(Beginning of DATA RECORDS)

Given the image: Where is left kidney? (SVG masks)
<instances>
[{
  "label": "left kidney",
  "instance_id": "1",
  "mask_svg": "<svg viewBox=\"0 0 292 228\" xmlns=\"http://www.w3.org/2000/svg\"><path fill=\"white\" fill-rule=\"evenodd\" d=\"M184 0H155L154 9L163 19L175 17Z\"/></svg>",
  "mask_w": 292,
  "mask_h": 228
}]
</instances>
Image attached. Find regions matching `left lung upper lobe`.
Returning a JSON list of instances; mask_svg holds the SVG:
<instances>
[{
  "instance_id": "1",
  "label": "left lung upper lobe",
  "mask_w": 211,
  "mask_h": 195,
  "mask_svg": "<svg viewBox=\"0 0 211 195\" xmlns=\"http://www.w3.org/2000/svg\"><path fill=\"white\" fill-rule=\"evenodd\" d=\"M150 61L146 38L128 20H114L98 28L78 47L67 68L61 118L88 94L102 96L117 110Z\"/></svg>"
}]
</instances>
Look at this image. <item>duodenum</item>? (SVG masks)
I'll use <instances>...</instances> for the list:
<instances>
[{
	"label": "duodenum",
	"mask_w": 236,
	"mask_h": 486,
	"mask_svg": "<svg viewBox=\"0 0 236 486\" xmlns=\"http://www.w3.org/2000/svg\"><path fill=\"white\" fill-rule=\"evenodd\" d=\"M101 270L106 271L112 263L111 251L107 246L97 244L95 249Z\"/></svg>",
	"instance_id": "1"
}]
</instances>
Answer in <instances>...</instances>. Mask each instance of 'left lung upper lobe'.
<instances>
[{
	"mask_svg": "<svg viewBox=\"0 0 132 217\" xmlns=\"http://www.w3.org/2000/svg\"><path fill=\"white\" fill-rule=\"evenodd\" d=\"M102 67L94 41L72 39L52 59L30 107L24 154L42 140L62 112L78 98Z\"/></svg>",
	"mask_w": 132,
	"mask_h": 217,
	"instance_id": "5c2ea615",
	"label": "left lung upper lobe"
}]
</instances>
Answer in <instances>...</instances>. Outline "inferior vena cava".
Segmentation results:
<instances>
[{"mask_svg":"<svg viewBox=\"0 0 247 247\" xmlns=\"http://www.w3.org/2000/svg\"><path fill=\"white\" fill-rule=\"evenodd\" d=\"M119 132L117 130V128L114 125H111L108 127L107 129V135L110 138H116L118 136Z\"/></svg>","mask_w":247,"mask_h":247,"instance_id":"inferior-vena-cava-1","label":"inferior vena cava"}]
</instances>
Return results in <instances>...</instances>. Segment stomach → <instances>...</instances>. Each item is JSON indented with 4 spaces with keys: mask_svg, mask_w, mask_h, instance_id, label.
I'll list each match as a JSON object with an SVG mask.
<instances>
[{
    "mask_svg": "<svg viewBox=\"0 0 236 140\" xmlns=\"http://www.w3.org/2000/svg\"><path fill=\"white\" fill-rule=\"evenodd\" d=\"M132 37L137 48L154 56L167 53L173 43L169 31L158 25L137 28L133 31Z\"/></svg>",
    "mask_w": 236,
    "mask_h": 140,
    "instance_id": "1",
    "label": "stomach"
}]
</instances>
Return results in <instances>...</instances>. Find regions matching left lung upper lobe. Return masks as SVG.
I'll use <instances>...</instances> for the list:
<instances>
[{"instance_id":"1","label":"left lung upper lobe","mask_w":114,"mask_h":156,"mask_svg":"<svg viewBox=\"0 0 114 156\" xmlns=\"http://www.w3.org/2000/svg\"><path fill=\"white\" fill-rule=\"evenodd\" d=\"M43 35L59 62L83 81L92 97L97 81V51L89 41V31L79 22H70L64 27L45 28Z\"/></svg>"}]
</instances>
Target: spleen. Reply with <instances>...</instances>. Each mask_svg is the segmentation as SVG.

(End of DATA RECORDS)

__EXERCISE__: Locate the line with "Answer in <instances>...</instances>. Outline" in the entries above; extract it and every line after it, verbatim.

__COMPLETED EXERCISE__:
Answer in <instances>...</instances>. Outline "inferior vena cava".
Segmentation results:
<instances>
[{"mask_svg":"<svg viewBox=\"0 0 247 247\" xmlns=\"http://www.w3.org/2000/svg\"><path fill=\"white\" fill-rule=\"evenodd\" d=\"M119 132L117 130V128L114 125H111L108 127L107 129V135L110 138H116L118 136Z\"/></svg>","mask_w":247,"mask_h":247,"instance_id":"inferior-vena-cava-1","label":"inferior vena cava"}]
</instances>
Return results in <instances>...</instances>. Segment stomach → <instances>...</instances>. Each item is JSON indented with 4 spaces with keys: mask_svg, mask_w, mask_h, instance_id, label.
I'll list each match as a JSON object with an SVG mask.
<instances>
[{
    "mask_svg": "<svg viewBox=\"0 0 236 140\" xmlns=\"http://www.w3.org/2000/svg\"><path fill=\"white\" fill-rule=\"evenodd\" d=\"M132 37L137 48L154 56L167 53L173 43L169 31L158 25L137 28L133 31Z\"/></svg>",
    "mask_w": 236,
    "mask_h": 140,
    "instance_id": "1",
    "label": "stomach"
}]
</instances>
Return results in <instances>...</instances>. Find regions matching left lung upper lobe. Return masks as SVG.
I'll use <instances>...</instances> for the list:
<instances>
[{"instance_id":"1","label":"left lung upper lobe","mask_w":114,"mask_h":156,"mask_svg":"<svg viewBox=\"0 0 114 156\" xmlns=\"http://www.w3.org/2000/svg\"><path fill=\"white\" fill-rule=\"evenodd\" d=\"M43 35L59 62L83 81L92 97L97 81V51L89 41V31L79 22H70L64 27L45 28Z\"/></svg>"}]
</instances>
Target: spleen. Reply with <instances>...</instances>. Each mask_svg is the segmentation as SVG.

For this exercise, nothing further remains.